TO DO:
The records below hold pictures; please leave those out and retype the rest exactly.

DATA FOR THIS TASK:
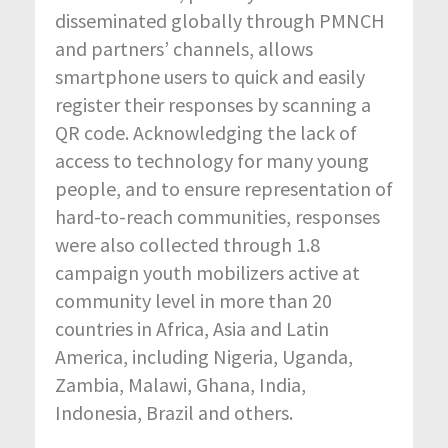
disseminated globally through PMNCH
and partners’ channels, allows
smartphone users to quick and easily
register their responses by scanning a
QR code. Acknowledging the lack of
access to technology for many young
people, and to ensure representation of
hard-to-reach communities, responses
were also collected through 1.8
campaign youth mobilizers active at
community level in more than 20
countries in Africa, Asia and Latin
America, including Nigeria, Uganda,
Zambia, Malawi, Ghana, India,
Indonesia, Brazil and others.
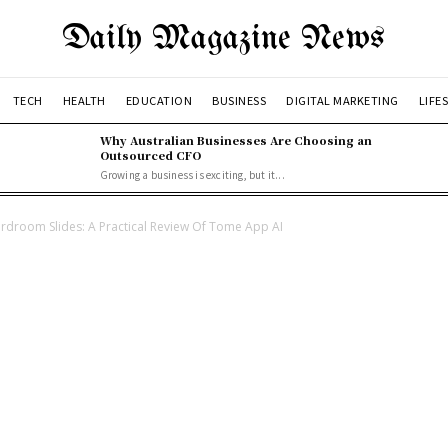
Daily Magazine News
TECH
HEALTH
EDUCATION
BUSINESS
DIGITAL MARKETING
LIFE
Why Australian Businesses Are Choosing an
Outsourced CFO
Growing a business is exciting, but it...
ardroom Slides: A Practical Review Of Tome App AI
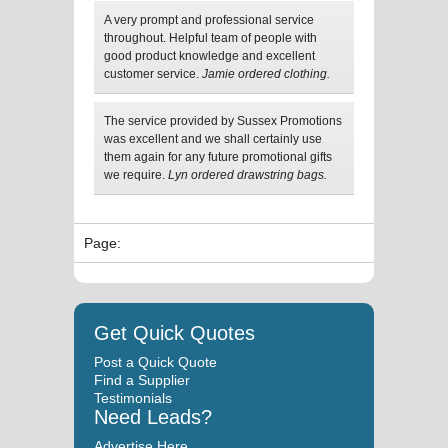
A very prompt and professional service
throughout. Helpful team of people with
good product knowledge and excellent
customer service.
Jamie ordered clothing.
The service provided by Sussex Promotions
was excellent and we shall certainly use
them again for any future promotional gifts
we require.
Lyn ordered drawstring bags.
Page:
Get Quick Quotes
Post a Quick Quote
Find a Supplier
Testimonials
Need Leads?
Advertise Here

ANSWER:
disseminated globally through PMNCH
and partners’ channels, allows
smartphone users to quick and easily
register their responses by scanning a
QR code. Acknowledging the lack of
access to technology for many young
people, and to ensure representation of
hard-to-reach communities, responses
were also collected through 1.8
campaign youth mobilizers active at
community level in more than 20
countries in Africa, Asia and Latin
America, including Nigeria, Uganda,
Zambia, Malawi, Ghana, India,
Indonesia, Brazil and others.
Daily Magazine News
TECH
HEALTH
EDUCATION
BUSINESS
DIGITAL MARKETING
LIFE
Why Australian Businesses Are Choosing an
Outsourced CFO
Growing a business is exciting, but it...
ardroom Slides: A Practical Review Of Tome App AI
A very prompt and professional service
throughout. Helpful team of people with
good product knowledge and excellent
customer service.
Jamie ordered clothing.
The service provided by Sussex Promotions
was excellent and we shall certainly use
them again for any future promotional gifts
we require.
Lyn ordered drawstring bags.
Page:
Get Quick Quotes
Post a Quick Quote
Find a Supplier
Testimonials
Need Leads?
Advertise Here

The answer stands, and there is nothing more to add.